Page images and extracted text
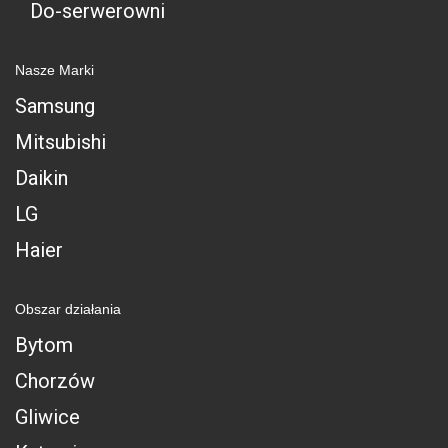
Do-serwerowni
Nasze Marki
Samsung
Mitsubishi
Daikin
LG
Haier
Obszar działania
Bytom
Chorzów
Gliwice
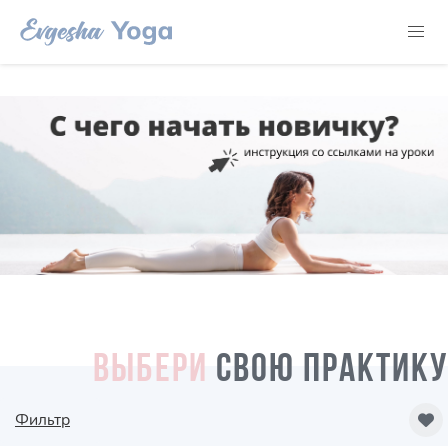
ВЫБЕРИ
СВОЮ ПРАКТИКУ
Фильтр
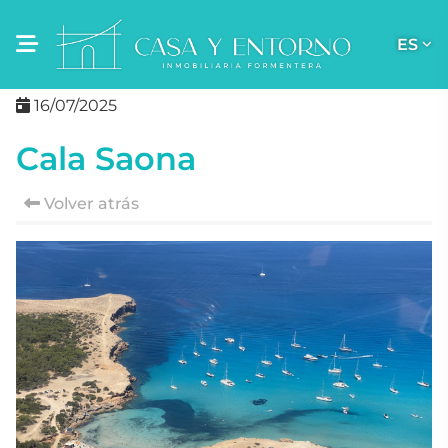
ES
16/07/2025
Cala Saona
Volver atrás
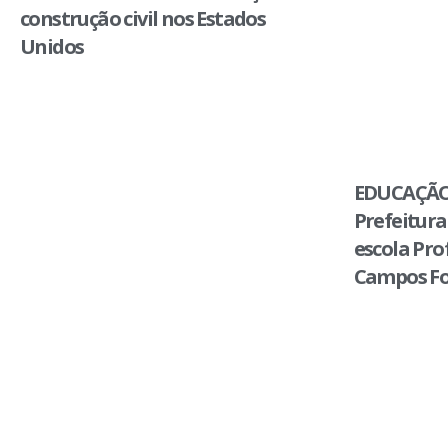
construção civil nos Estados
Unidos
EDUCAÇÃO
Prefeitura
escola Pro
Campos Fo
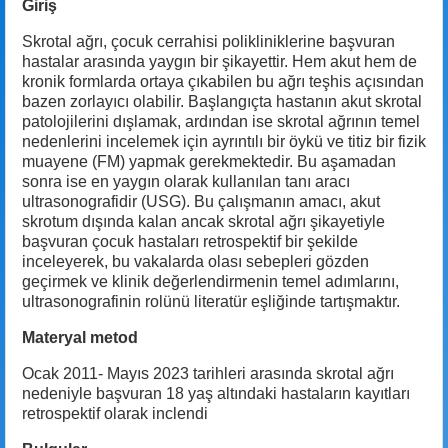
Giriş
Skrotal ağrı, çocuk cerrahisi polikliniklerine başvuran
hastalar arasında yaygın bir şikayettir. Hem akut hem de
kronik formlarda ortaya çıkabilen bu ağrı teşhis açısından
bazen zorlayıcı olabilir. Başlangıçta hastanın akut skrotal
patolojilerini dışlamak, ardından ise skrotal ağrının temel
nedenlerini incelemek için ayrıntılı bir öykü ve titiz bir fizik
muayene (FM) yapmak gerekmektedir. Bu aşamadan
sonra ise en yaygın olarak kullanılan tanı aracı
ultrasonografidir (USG). Bu çalışmanın amacı, akut
skrotum dışında kalan ancak skrotal ağrı şikayetiyle
başvuran çocuk hastaları retrospektif bir şekilde
inceleyerek, bu vakalarda olası sebepleri gözden
geçirmek ve klinik değerlendirmenin temel adımlarını,
ultrasonografinin rolünü literatür eşliğinde tartışmaktır.
Materyal metod
Ocak 2011- Mayıs 2023 tarihleri arasında skrotal ağrı
nedeniyle başvuran 18 yaş altındaki hastaların kayıtları
retrospektif olarak inclendi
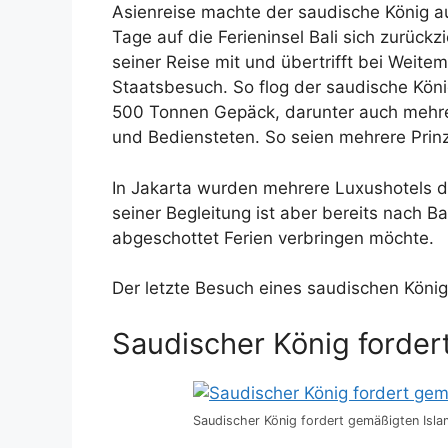
Asienreise machte der saudische König auc
Tage auf die Ferieninsel Bali sich zurückzi
seiner Reise mit und übertrifft bei Weite
Staatsbesuch. So flog der saudische Köni
500 Tonnen Gepäck, darunter auch mehr
und Bediensteten. So seien mehrere Prinz
In Jakarta wurden mehrere Luxushotels du
seiner Begleitung ist aber bereits nach Ba
abgeschottet Ferien verbringen möchte.
Der letzte Besuch eines saudischen König
Saudischer König forder
Saudischer König fordert gemäßigten Isla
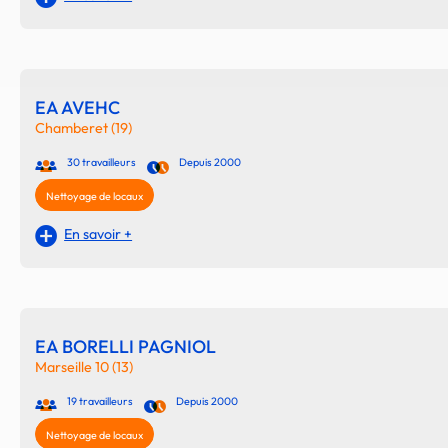
EA AVEHC
Chamberet (19)
30 travailleurs
Depuis 2000
Nettoyage de locaux
En savoir +
EA BORELLI PAGNIOL
Marseille 10 (13)
19 travailleurs
Depuis 2000
Nettoyage de locaux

> EXERCISE AIM
Give an exact copy of every line from the one holding "30 travailleurs" through the end of the records, both included, and no other lines.

> OUTPUT OF THE EXERCISE
30 travailleurs
Depuis 2000
Nettoyage de locaux
En savoir +
EA BORELLI PAGNIOL
Marseille 10 (13)
19 travailleurs
Depuis 2000
Nettoyage de locaux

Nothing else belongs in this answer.